DATA SUPPLIED section start

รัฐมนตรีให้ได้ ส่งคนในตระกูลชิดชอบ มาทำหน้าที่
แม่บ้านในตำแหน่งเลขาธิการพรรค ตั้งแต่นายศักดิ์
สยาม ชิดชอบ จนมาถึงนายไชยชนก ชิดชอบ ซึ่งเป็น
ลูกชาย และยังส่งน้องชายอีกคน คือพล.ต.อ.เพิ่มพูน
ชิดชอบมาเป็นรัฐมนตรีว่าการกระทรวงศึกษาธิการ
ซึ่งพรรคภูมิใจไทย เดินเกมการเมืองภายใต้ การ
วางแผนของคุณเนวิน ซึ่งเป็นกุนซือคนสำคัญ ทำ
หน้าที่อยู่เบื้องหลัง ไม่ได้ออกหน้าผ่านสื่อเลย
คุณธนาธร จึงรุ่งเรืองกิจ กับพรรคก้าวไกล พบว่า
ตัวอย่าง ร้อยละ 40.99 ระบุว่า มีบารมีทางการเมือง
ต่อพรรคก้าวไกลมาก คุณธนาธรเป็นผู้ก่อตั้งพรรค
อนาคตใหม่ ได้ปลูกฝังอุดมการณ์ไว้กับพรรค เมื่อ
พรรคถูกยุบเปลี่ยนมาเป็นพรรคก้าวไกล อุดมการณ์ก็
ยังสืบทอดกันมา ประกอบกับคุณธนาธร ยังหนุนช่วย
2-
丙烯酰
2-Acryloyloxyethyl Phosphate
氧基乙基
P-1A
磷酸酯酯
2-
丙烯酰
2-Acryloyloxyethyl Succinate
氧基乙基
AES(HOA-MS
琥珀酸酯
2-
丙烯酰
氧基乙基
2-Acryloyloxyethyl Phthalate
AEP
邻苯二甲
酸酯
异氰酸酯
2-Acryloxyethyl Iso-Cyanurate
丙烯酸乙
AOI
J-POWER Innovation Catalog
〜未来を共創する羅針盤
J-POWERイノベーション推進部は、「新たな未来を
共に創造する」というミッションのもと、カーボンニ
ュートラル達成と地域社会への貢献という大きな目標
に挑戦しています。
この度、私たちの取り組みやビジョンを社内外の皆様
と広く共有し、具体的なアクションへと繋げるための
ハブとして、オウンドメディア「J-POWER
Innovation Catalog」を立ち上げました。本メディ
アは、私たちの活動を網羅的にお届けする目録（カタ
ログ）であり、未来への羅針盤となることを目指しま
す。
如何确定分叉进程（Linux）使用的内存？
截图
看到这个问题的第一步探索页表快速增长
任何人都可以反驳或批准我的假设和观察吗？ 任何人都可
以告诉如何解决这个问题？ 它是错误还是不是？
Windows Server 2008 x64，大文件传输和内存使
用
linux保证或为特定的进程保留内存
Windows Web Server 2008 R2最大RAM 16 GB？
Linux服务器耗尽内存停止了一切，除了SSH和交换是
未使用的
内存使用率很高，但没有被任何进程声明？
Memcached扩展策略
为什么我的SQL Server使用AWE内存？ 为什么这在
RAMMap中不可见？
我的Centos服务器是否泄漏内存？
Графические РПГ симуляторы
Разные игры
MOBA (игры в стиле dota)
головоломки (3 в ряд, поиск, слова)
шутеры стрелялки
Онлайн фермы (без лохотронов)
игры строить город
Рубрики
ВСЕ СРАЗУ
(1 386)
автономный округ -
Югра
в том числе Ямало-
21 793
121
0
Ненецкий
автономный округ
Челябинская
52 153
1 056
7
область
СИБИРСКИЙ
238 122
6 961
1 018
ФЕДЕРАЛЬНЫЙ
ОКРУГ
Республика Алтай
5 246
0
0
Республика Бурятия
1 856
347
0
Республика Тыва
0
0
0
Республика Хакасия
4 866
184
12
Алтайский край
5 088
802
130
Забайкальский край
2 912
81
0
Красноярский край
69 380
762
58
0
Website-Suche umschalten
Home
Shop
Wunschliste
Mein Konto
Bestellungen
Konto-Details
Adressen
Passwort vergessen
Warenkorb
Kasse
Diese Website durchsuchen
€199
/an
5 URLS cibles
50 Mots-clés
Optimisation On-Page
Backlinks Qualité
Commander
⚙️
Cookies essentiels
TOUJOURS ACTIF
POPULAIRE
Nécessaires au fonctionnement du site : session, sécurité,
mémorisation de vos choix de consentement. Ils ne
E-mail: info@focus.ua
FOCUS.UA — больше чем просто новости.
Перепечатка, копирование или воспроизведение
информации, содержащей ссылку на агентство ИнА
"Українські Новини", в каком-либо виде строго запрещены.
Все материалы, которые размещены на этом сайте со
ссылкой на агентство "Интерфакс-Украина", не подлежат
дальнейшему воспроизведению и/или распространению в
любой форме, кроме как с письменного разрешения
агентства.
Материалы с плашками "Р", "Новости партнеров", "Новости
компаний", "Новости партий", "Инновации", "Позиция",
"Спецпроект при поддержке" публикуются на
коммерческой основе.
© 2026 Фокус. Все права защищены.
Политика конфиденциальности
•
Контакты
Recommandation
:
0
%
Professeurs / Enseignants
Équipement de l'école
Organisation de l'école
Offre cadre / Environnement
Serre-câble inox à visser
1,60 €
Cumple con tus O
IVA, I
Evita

DATA SUPPLIED section end

§ **TRY IT**
Reproduce every line of the records containing the string "Республика".

§ **SOLUTION TO THE EXERCISE**
Республика Алтай
Республика Бурятия
Республика Тыва
Республика Хакасия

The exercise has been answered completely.